== PROVIDED RECORDS

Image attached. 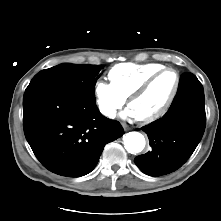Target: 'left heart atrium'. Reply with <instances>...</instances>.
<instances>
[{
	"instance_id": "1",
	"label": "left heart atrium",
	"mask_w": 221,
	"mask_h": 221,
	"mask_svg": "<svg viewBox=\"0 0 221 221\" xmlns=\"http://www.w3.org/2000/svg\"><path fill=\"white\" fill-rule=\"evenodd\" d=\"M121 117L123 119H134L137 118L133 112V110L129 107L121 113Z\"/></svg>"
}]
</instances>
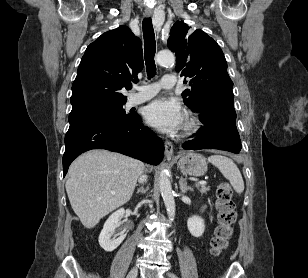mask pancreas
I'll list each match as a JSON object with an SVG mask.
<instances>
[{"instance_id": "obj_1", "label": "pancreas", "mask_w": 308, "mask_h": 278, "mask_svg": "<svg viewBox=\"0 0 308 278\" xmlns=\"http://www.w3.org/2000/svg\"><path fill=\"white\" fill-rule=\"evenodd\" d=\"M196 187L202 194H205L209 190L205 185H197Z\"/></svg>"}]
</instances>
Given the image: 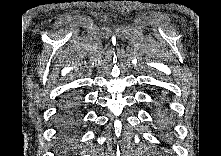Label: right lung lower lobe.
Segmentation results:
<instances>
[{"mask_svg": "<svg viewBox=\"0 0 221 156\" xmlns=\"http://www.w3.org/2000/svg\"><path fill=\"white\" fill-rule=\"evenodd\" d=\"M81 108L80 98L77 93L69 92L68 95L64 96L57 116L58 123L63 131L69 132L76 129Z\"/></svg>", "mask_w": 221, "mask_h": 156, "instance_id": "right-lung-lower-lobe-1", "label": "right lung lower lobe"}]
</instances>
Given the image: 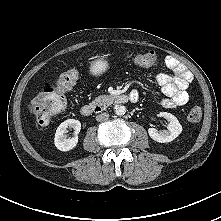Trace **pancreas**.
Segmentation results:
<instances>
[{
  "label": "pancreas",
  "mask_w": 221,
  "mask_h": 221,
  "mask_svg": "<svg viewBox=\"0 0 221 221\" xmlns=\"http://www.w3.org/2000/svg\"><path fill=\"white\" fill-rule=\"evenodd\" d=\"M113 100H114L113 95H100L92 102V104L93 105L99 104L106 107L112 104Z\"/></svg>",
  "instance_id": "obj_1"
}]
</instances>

====

▶ [WHAT YOU SHOULD DO] Collect, from the material above, every line containing the word "viewBox".

▶ [OUTPUT FOR THIS TASK]
	"mask_svg": "<svg viewBox=\"0 0 221 221\" xmlns=\"http://www.w3.org/2000/svg\"><path fill=\"white\" fill-rule=\"evenodd\" d=\"M121 117L123 119H134L137 118L133 112V110L129 107L121 113Z\"/></svg>"
[{"instance_id": "obj_1", "label": "pancreas", "mask_w": 308, "mask_h": 278, "mask_svg": "<svg viewBox=\"0 0 308 278\" xmlns=\"http://www.w3.org/2000/svg\"><path fill=\"white\" fill-rule=\"evenodd\" d=\"M196 187L202 194H205L209 190L205 185H197Z\"/></svg>"}]
[{"mask_svg": "<svg viewBox=\"0 0 221 156\" xmlns=\"http://www.w3.org/2000/svg\"><path fill=\"white\" fill-rule=\"evenodd\" d=\"M81 108L80 98L77 93L69 92L68 95L64 96L57 116L58 123L63 131L69 132L76 129Z\"/></svg>", "mask_w": 221, "mask_h": 156, "instance_id": "right-lung-lower-lobe-1", "label": "right lung lower lobe"}]
  "mask_svg": "<svg viewBox=\"0 0 221 221\" xmlns=\"http://www.w3.org/2000/svg\"><path fill=\"white\" fill-rule=\"evenodd\" d=\"M113 100H114L113 95H100L92 102V104L93 105L99 104L106 107L112 104Z\"/></svg>",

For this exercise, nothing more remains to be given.